1.1Information Technology Applications for Disaster Risk Reduction and Emergency Response

(Faculty Involved: Fenves, Glaser, Kanafani)

Each year large natural disasters cost the U.S. hundreds of lives, many critical structures, and billions of dollars in disruption to the economy. In particular, earthquakes present a substantial risk to the residents and economies of the large urban regions in the Western U.S., with probabilities exceeding 60% that a major earthquake will strike northern or southern California in the next 30-years. Casualty estimates number in the thousands, direct damage losses are on the order of $100 to $200 billion and indirect losses due to disruptions in the economic base could be several times greater. Seismic hazard is not confined to California; with equally significant risks to the central and eastern U.S. from the New Madrid, Boston, and Charleston earthquake zones.

A recent NRC Report (NRC, 1999) states that improved information on natural disasters is the key to reducing losses and speeding recovery. Effective decisions by owners, operators and occupants of buildings is hampered today by the lack of information about the structural safety of their facilities. We contend that radically new information technologies applied to assessing structural damage and safety can be used to protect lives and speed the economic recovery of a city after a large earthquake. The same set of IT scales across a wide range of societal problems. It will become apparent that these same technologies will be equally effective in response to tornadoes, hurricanes, fires, and floods. In this section, the IT applications focus on structural health prognosis of individual buildings and bridges, which present the greatest risk to the public in an earthquake. With data from densely deployed microsensors in a building we will integrate distributed sensing network architecture (Culler), building scale service architecture (Katz) , adaptive data management (Fraknlin), along with new techniques for structural model updating, and simulation to provide diagnosis and prognosis of structural safety. We will demonstrate the effectiveness of this approach by using an experimental testbed and prototype implementation on the Berkeley campus.

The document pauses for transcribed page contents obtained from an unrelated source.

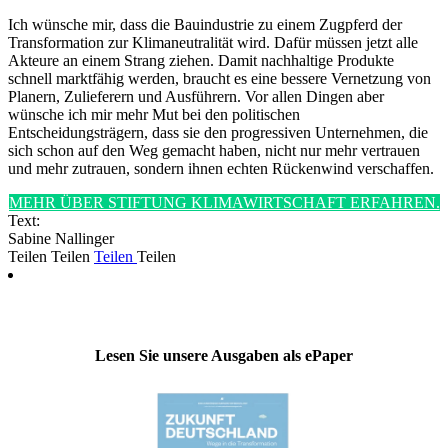
Ich wünsche mir, dass die Bauindustrie zu einem Zugpferd der
Transformation zur Klimaneutralität wird. Dafür müssen jetzt alle
Akteure an einem Strang ziehen. Damit nachhaltige Produkte
schnell marktfähig werden, braucht es eine bessere Vernetzung von
Planern, Zulieferern und Ausführern. Vor allen Dingen aber
wünsche ich mir mehr Mut bei den politischen
Entscheidungsträgern, dass sie den progressiven Unternehmen, die
sich schon auf den Weg gemacht haben, nicht nur mehr vertrauen
und mehr zutrauen, sondern ihnen echten Rückenwind verschaffen.
MEHR ÜBER STIFTUNG KLIMAWIRTSCHAFT ERFAHREN.
Text:
Sabine Nallinger
Teilen
Teilen
Teilen
Teilen
Lesen Sie unsere Ausgaben als ePaper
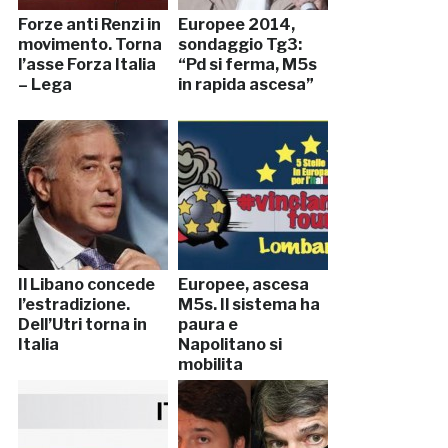
Forze anti Renzi in
Europee 2014,
movimento. Torna
sondaggio Tg3:
l’asse Forza Italia
“Pd si ferma, M5s
– Lega
in rapida ascesa”
Il Libano concede
Europee, ascesa
l’estradizione.
M5s. Il sistema ha
Dell’Utri torna in
paura e
Italia
Napolitano si
mobilita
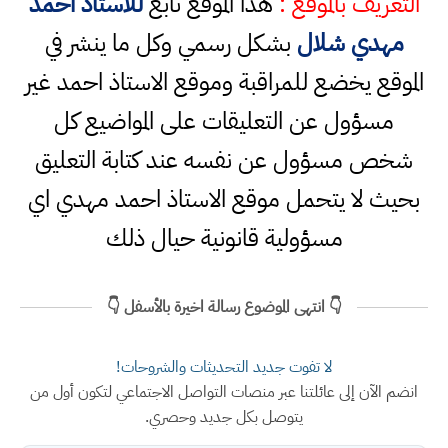
التعريف بالموقع :
هذا الموقع تابع
للاستاذ احمد
مهدي شلال
بشكل رسمي وكل ما ينشر في
الموقع يخضع للمراقبة وموقع الاستاذ احمد غير
مسؤول عن التعليقات على المواضيع كل
شخص مسؤول عن نفسه عند كتابة التعليق
بحيث لا يتحمل موقع الاستاذ احمد مهدي اي
مسؤولية قانونية حيال ذلك
👇 انتهى الموضوع رسالة اخيرة بالأسفل 👇
لا تفوت جديد التحديثات والشروحات!
انضم الآن إلى عائلتنا عبر منصات التواصل الاجتماعي لتكون أول من
يتوصل بكل جديد وحصري.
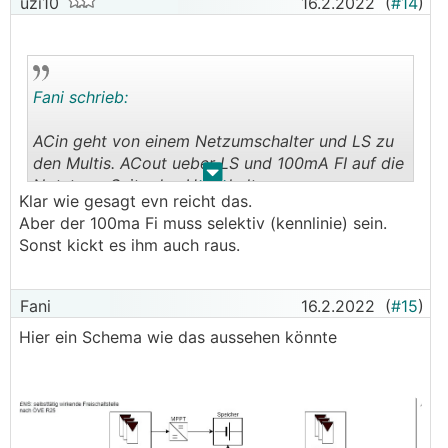
uzi10
16.2.2022
(
#14
)
Fani schrieb:
ACin geht von einem Netzumschalter und LS zu
den Multis. ACout ueber LS und 100mA FI auf die
.
.
Notstrom Seite des Umschalters.
Klar wie gesagt evn reicht das.
Aber der 100ma Fi muss selektiv (kennlinie) sein.
Mit der Konstellation reicht in NÖ auch der
Sonst kickt es ihm auch raus.
eingebaute NA Schutz, weil er im Notstrom
Betrieb nicht umgegangen werden kann.
Fani
16.2.2022
(
#15
)
Hier ein Schema wie das aussehen könnte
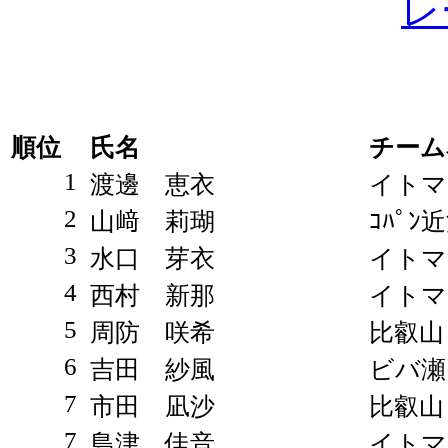
レ
順位
氏名
チーム
1
渡邊 恵衣
イトマ
2
山﨑 莉瑚
ｺﾊﾟﾝ
3
水口 芽衣
イトマ
4
西村 新那
イトマ
5
周防 咲希
比叡山
6
吉田 紗風
ビバ瀬
7
市田 凪沙
比叡山
7
島津 佳音
イトマ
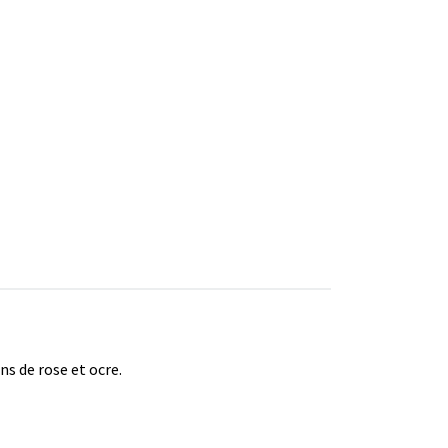
s de rose et ocre.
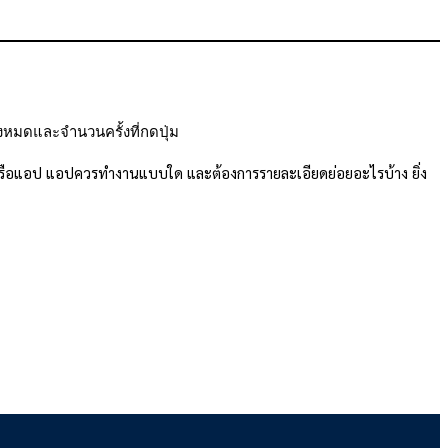
ั้งหมดและจำนวนครั้งที่กดปุ่ม
กมหรือแอป แอปควรทำงานแบบใด และต้องการรายละเอียดย่อยอะไรบ้าง ยิ่ง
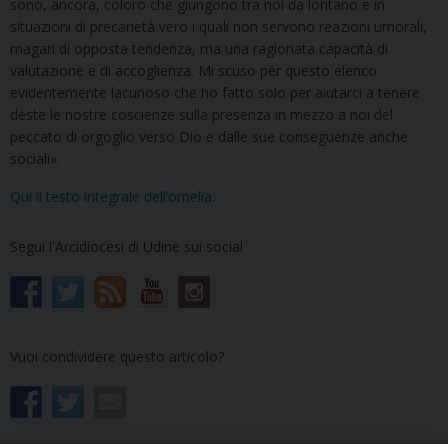
sono, ancora, coloro che giungono tra noi da lontano e in
situazioni di precarietà vero i quali non servono reazioni umorali,
magari di opposta tendenza, ma una ragionata capacità di
valutazione e di accoglienza. Mi scuso per questo elenco
evidentemente lacunoso che ho fatto solo per aiutarci a tenere
deste le nostre coscienze sulla presenza in mezzo a noi del
peccato di orgoglio verso Dio e dalle sue conseguenze anche
sociali».
Qui il testo integrale dell’omelia
.
Segui l'Arcidiocesi di Udine sui social
Vuoi condividere questo articolo?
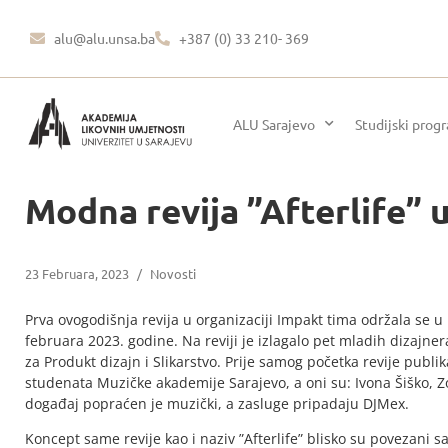
alu@alu.unsa.ba
+387 (0) 33 210- 369
ALU Sarajevo
Studijski prog
Modna revija ”Afterlife” 
23 Februara, 2023
/
Novosti
Prva ovogodišnja revija u organizaciji Impakt tima održala se u
februara 2023. godine. Na reviji je izlagalo pet mladih dizajner
za Produkt dizajn i Slikarstvo. Prije samog početka revije publik
studenata Muzičke akademije Sarajevo, a oni su: Ivona Šiško, Zoj
događaj popraćen je muzički, a zasluge pripadaju DJMex.
Koncept same revije kao i naziv ”Afterlife” blisko su povezani s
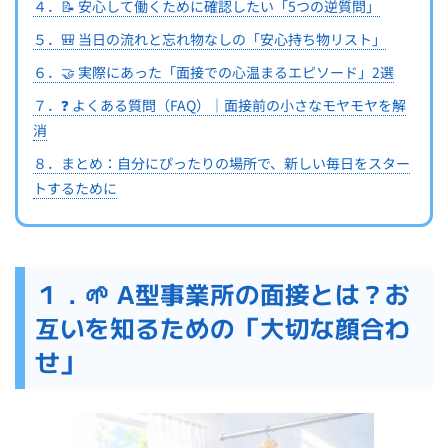
４．📝 安心して働くために確認したい「5つの逆質問」
５．🎒 当日の流れと忘れ物なしの「安心持ち物リスト」
６．🤝 実際にあった「面接での心温まるエピソード」2選
７．❓ よくある質問（FAQ）｜面接前の小さなモヤモヤを解
消
８．まとめ：自分にぴったりの場所で、新しい毎日をスター
トするために
１．🌱 A型事業所の面接とは？お
互いを知るための「大切な顔合わ
せ」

Stand-alone information systems for natural disasters and other emergencies can be hard to justify from a cost point of view. However, our solution combines sensing, communication, information processing and evaluation, and visualization tools for other societal-scale applications as well. Significant examples being adaptive monitoring and control of the environment and energy usage, as described in Section xxx, and other societal scale applications such as transportation system management. There is only a marginal cost for integrating information services for natural disaster risk reduction. Looking into the future, information on the safety of individual structures can be aggregated for real-time evaluation of inventories of buildings and lifeline networks, and control of emergency response and recovery services using regional service networks.

A current example of regional information gathering is the Tri-Net system in Southern California (Heaton, et al. 1996; NRC, 1999; Trinet, 2001), which is a strong motion instrument deployment of approximately 750 accelerometers measuring ground acceleration, communicating by digital telemetry to a central server. The ground motion data collected during an earthquake is used to develop “shakemaps” showing the distribution of ground motion. Currently, the shakemap is used to estimate losses (Buicka, et al., 1998; Scrivner, et al. 2000), although there is no direct measurement or assessment of loss. With the proposed sensor and distributed service technologies, information gathering can be scaled to much denser coverage of not only the ground motion but more importantly direct sensing of the effects of the ground motion on individual structures and aggregates of structures in an urban region.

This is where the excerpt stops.